Examples:[Collected via e-mail, February 2007]
Since the 1950's, "In God We Trust" has been our National Motto, and has been inscribed on the front of all coins and the back of all paper currency.
This new coin came out this month. The U.S. Mint hopes the redesigned $1 coin will win acceptance with consumers.
It does not have "In God We Trust" on it. Here's another way of phasing God out of America.
U.S. Government to Release New Dollar Coins
You guessed it
'IN GOD WE TRUST'
IS GONE!!!
Who originally put 'In God We Trust' onto our currency?
My bet is that it was one of the Presidents on these coins.
All our U.S. Government has done is Dishonor them, and disgust me!!!
If ever there was a reason to boycott something, THIS IS IT!!!!
DO NOT ACCEPT THE NEW DOLLAR COINS AS CHANGE
Together we can force them out of circulation.
Origins: In 2007 the U.S. Mint began a series similar to the 50 State Quarters Program launched in 1999. This new series, the Presidential $1 Coin Program, features dollar coins identical in size, color, and composition to the
earlier Sacagawea dollar, each one bearing the likeness of a former U.S. President on the obverse (front) and a representation of the Statue of Liberty on the reverse (back). The Presidential $1 coins will be released in series of four per year (in order corresponding to the presidents' terms of office) beginning in February 2007.

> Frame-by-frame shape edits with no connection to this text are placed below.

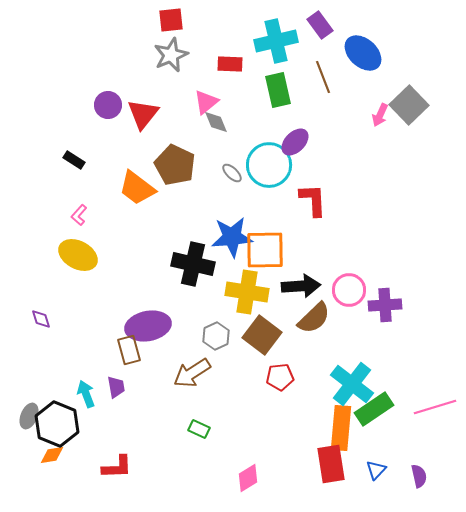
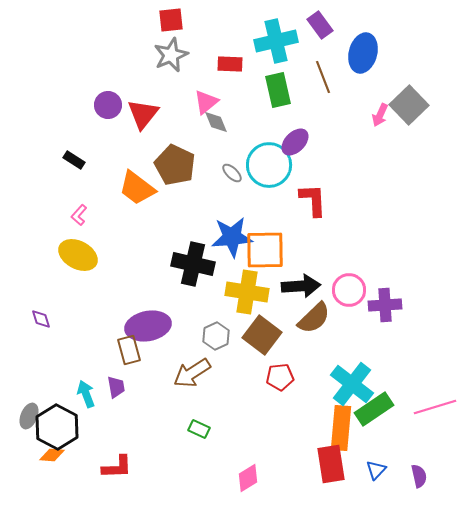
blue ellipse at (363, 53): rotated 63 degrees clockwise
black hexagon at (57, 424): moved 3 px down; rotated 6 degrees clockwise
orange diamond at (52, 455): rotated 15 degrees clockwise
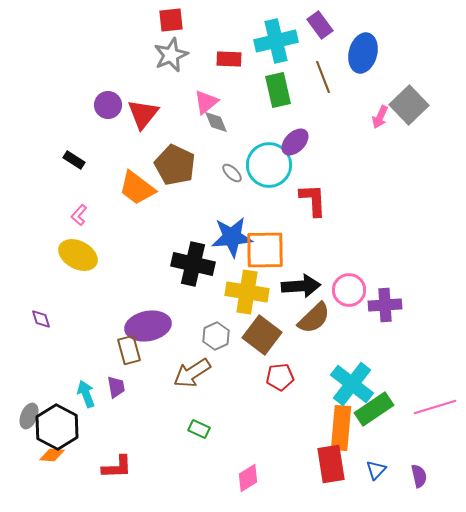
red rectangle at (230, 64): moved 1 px left, 5 px up
pink arrow at (380, 115): moved 2 px down
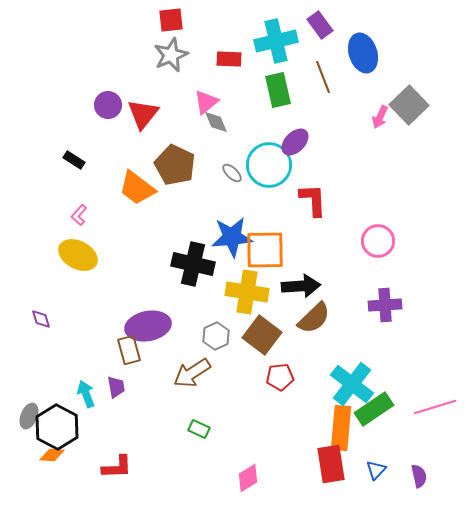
blue ellipse at (363, 53): rotated 33 degrees counterclockwise
pink circle at (349, 290): moved 29 px right, 49 px up
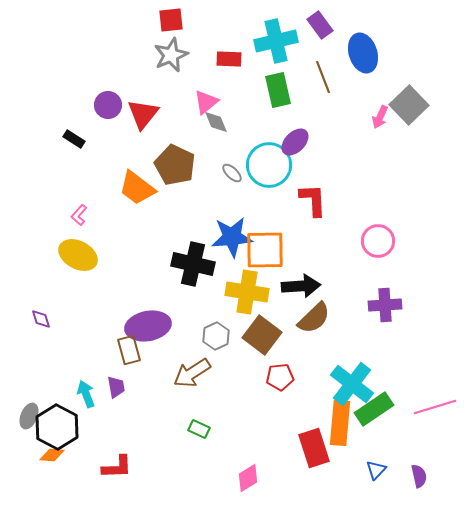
black rectangle at (74, 160): moved 21 px up
orange rectangle at (341, 428): moved 1 px left, 5 px up
red rectangle at (331, 464): moved 17 px left, 16 px up; rotated 9 degrees counterclockwise
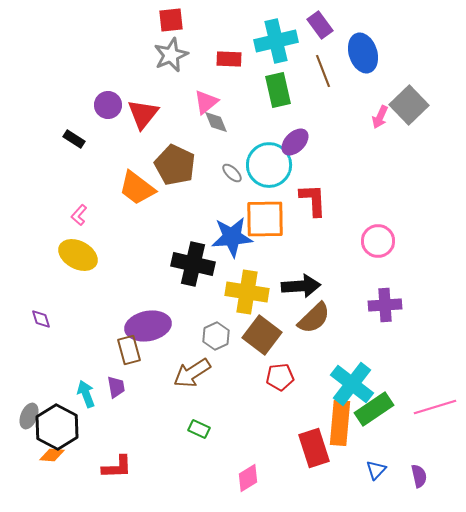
brown line at (323, 77): moved 6 px up
orange square at (265, 250): moved 31 px up
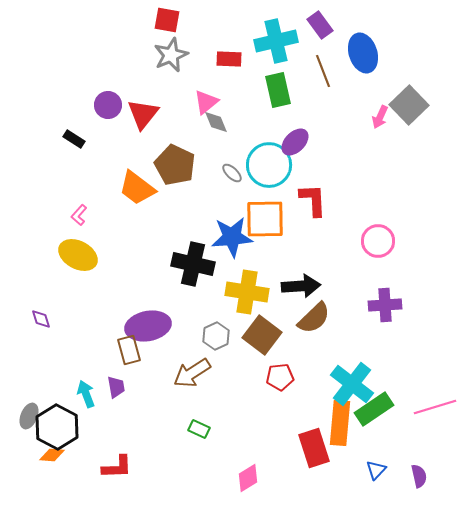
red square at (171, 20): moved 4 px left; rotated 16 degrees clockwise
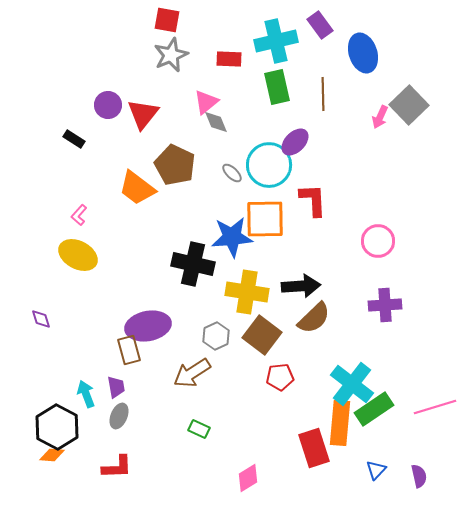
brown line at (323, 71): moved 23 px down; rotated 20 degrees clockwise
green rectangle at (278, 90): moved 1 px left, 3 px up
gray ellipse at (29, 416): moved 90 px right
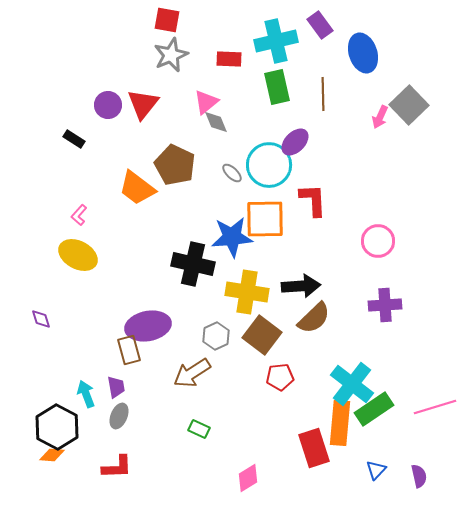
red triangle at (143, 114): moved 10 px up
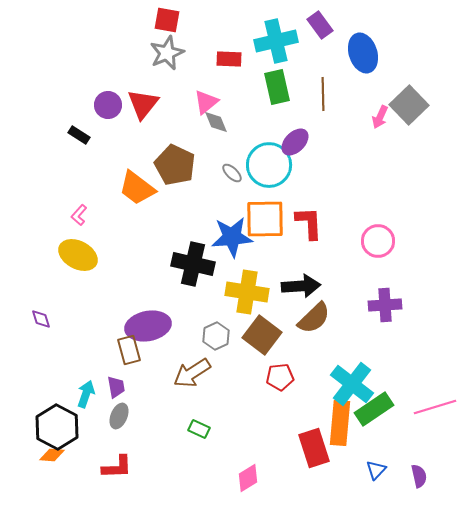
gray star at (171, 55): moved 4 px left, 2 px up
black rectangle at (74, 139): moved 5 px right, 4 px up
red L-shape at (313, 200): moved 4 px left, 23 px down
cyan arrow at (86, 394): rotated 40 degrees clockwise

Like a widely-circulated e-mail from 2004 which claimed that a reference to God had been deliberately omitted from the recently-opened National World War II Memorial, the e-mail forward reproduced above erroneously asserts that the new dollar coins do not include the phrase "In God We Trust" in their design. Actually, the Presidential $1 coins incorporate a few new design features not found on other current U.S. coinage, one of which is that elements typically displayed on either the obverse or reverse of U.S. coins — the year of minting, the mint mark, the motto from the Great Seal of the United States ("E Pluribus Unum"), and the current national motto of the United States ("In God We Trust") — are instead included as edge-incused inscriptions. That is, all of these elements appear on the edges of the new dollar coins rather than on their fronts or backs:
The Presidential dollars neither omit the phrase "In God We Trust" nor demonstrate a plot to "phase God out of America." As specified by
Presidential $1 Coin Act of 2005, the national motto was relocated, along with other common design features, to the edge of the new coins in order to allow for "larger and more dramatic artwork" on the coins' faces. As for the claim that positioning "In God We Trust" as an edge-incused inscription means that the motto will quickly be worn away, it is exceedingly unlikely that any of the presidential dollar coins will experience that much wear, as the overwhelming majority of them have ended up sitting in bank vaults or in the hands of collectors rather than being put into general circulation.
(Small quantities of the George Washington and John Adams presidential dollars were discovered to be missing their edge inscriptions shortly after the initial release of those coins, but those examples were the result of minting errors and were not reflective of the new dollars' intended standard appearance. The stamping of the faces and the adding of the edge inscriptions are separate steps in the minting process and involve the use of different machinery.)
One traditional feature that has been left off the new dollar coins is the appearance of the word "Liberty." The U.S. Mint explained the change by noting that "each coin represents this important value by depicting the Statue of Liberty on the reverse."
Update: With the passage of the Consolidated Appropriations Act of 2008, Congress reversed its previous specifications and instructed the U.S. Mint to move the "In God We Trust" motto from the edge to the front or back of the presidential $1 coins "as soon as is practicable." This change will not take place until the ninth coin in the series is issued in 2009.